Activity:
Word for word, please restate the lines from the beginning of the data through the line in which "Jambi Imbau Masyarakat" appears.

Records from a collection
%%
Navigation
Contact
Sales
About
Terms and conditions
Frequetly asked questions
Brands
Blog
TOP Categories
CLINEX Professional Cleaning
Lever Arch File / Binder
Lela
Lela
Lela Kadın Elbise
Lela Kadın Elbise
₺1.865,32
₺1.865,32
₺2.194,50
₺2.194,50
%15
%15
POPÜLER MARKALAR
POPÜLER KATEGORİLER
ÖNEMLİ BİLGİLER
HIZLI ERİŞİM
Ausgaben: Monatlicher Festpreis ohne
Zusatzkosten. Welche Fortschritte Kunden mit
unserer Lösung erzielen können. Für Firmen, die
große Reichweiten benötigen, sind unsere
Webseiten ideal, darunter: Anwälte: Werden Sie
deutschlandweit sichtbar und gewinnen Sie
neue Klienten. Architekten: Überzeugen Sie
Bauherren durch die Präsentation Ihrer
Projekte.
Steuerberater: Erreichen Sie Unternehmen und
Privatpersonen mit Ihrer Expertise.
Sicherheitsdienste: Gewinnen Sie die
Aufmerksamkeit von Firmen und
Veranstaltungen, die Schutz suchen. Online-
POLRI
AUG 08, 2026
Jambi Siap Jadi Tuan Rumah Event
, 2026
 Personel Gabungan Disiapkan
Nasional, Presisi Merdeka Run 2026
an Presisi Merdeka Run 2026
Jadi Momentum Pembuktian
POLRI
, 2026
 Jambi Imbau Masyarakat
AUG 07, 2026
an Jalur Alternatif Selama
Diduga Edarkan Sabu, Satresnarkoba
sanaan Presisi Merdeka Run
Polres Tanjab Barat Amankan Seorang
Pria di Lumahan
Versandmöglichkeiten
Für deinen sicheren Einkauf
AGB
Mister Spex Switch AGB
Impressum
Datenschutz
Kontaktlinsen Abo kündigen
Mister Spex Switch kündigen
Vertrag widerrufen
%%
Solved exercise:
Navigation
Contact
Sales
About
Terms and conditions
Frequetly asked questions
Brands
Blog
TOP Categories
CLINEX Professional Cleaning
Lever Arch File / Binder
Lela
Lela
Lela Kadın Elbise
Lela Kadın Elbise
₺1.865,32
₺1.865,32
₺2.194,50
₺2.194,50
%15
%15
POPÜLER MARKALAR
POPÜLER KATEGORİLER
ÖNEMLİ BİLGİLER
HIZLI ERİŞİM
Ausgaben: Monatlicher Festpreis ohne
Zusatzkosten. Welche Fortschritte Kunden mit
unserer Lösung erzielen können. Für Firmen, die
große Reichweiten benötigen, sind unsere
Webseiten ideal, darunter: Anwälte: Werden Sie
deutschlandweit sichtbar und gewinnen Sie
neue Klienten. Architekten: Überzeugen Sie
Bauherren durch die Präsentation Ihrer
Projekte.
Steuerberater: Erreichen Sie Unternehmen und
Privatpersonen mit Ihrer Expertise.
Sicherheitsdienste: Gewinnen Sie die
Aufmerksamkeit von Firmen und
Veranstaltungen, die Schutz suchen. Online-
POLRI
AUG 08, 2026
Jambi Siap Jadi Tuan Rumah Event
, 2026
 Personel Gabungan Disiapkan
Nasional, Presisi Merdeka Run 2026
an Presisi Merdeka Run 2026
Jadi Momentum Pembuktian
POLRI
, 2026
 Jambi Imbau Masyarakat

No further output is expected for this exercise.